Because of the coupling between the slowest SOM pools and productivity through N downregulation of photosynthesis, equilibration of the model for initialization purposes will take an extremely long time in the standard mode. This is particularly true for the CENTURY-based decomposition cascade, which includes a passive pool. In order to rapidly equilibrate the model, a modified version of the “accelerated decomposition” (Thornton and Rosenbloon, 2005) is used. The fundamental idea of this approach is to allow fluxes between the various pools (both turnover-defined and vertically-defined fluxes) adjust rapidly, while keeping the pool sizes themselves small so that they can fill quickly To do this, the base decomposition rate \({k}_{i}\) for each pool i is accelerated by a term \({a}_{i}\) such that the slow pools are collapsed onto an approximately annual timescale Koven et al. (2013). Accelerating the pools beyond this timescale distorts the seasonal and/or diurnal cycles of decomposition and N mineralization, thus leading to a substantially different ecosystem productivity than the full model. For the vertical model, the vertical transport terms are also accelerated by the same term \({a}_{i}\), as is the radioactive decay when \({}^{14}\)C is enabled, following the same principle of keeping fluxes between pools (or fluxes lost to decay close to the full model while keeping the pools sizes small. When leaving the accelerated decomposition mode, the concentration of C and N in pools that had been accelerated are multiplied by the same term \({a}_{i}\), to bring the model into approximate equilibrium Note that in CLM, the model can also transition into accelerated decomposition mode from the standard mode (by dividing the pools by \({a}_{i}\)), and that the transitions into and out of accelerated decomposition mode are handled automatically by CLM upon loading from restart files (which preserve information about the mode of the model when restart files were written).

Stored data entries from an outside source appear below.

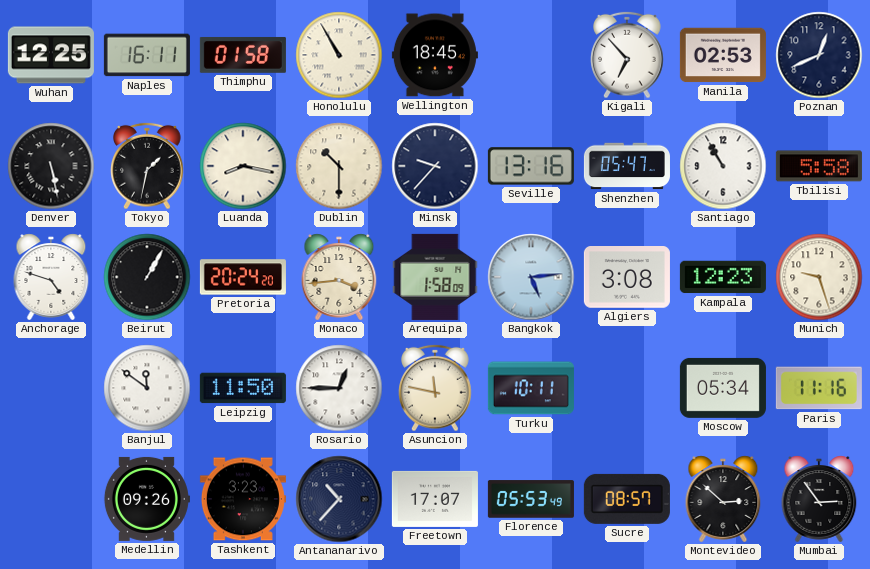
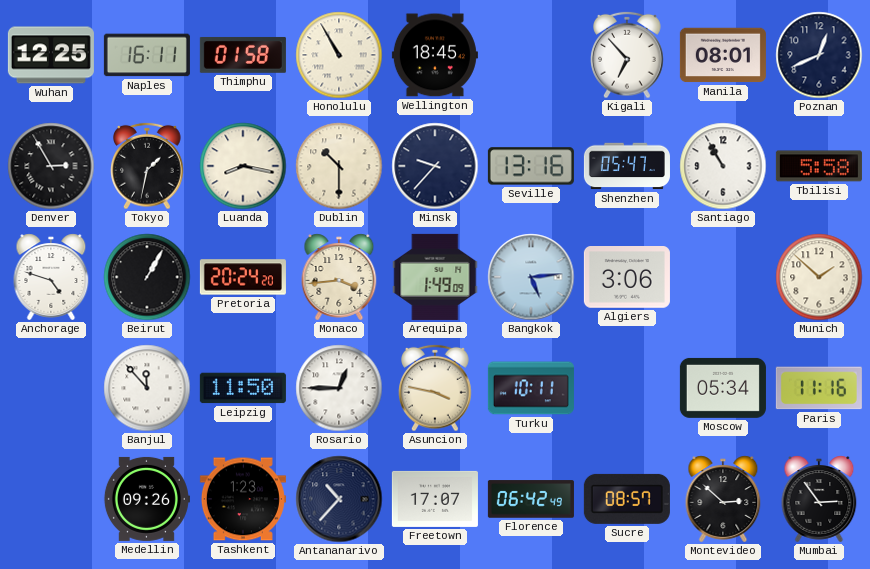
Manila: 02:53 -> 08:01
Denver: 5:28 -> 2:55
Arequipa: 1:58 -> 1:49
Algiers: 3:08 -> 3:06
Kampala: 12:23 -> none
Munich: 9:27 -> 1:52
Banjul: 11:51 -> 11:53
Asuncion: 11:47 -> 3:47
Tashkent: 3:23 -> 1:23
Florence: 05:53 -> 06:42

The base acceleration terms for the two decomposition cascades are shown in Tables 15.1 and 15.3. In addition to the base terms, CLM5 also includes a geographic term to the acceleration in order to apply larger values to high-latitude systems, where decomposition rates are particularly slow and thus equilibration can take significantly longer than in temperate or tropical climates. This geographic term takes the form of a logistic equation, where \({a}_{i}\) is equal to the product of the base acceleration term and \({a}_{l}\) below:
(2.21.64)¶\[ a_l = 1 + 50 / \left ( 1 + exp \left (-0.1 * (abs(latitude) - 60 ) \right ) \right )\]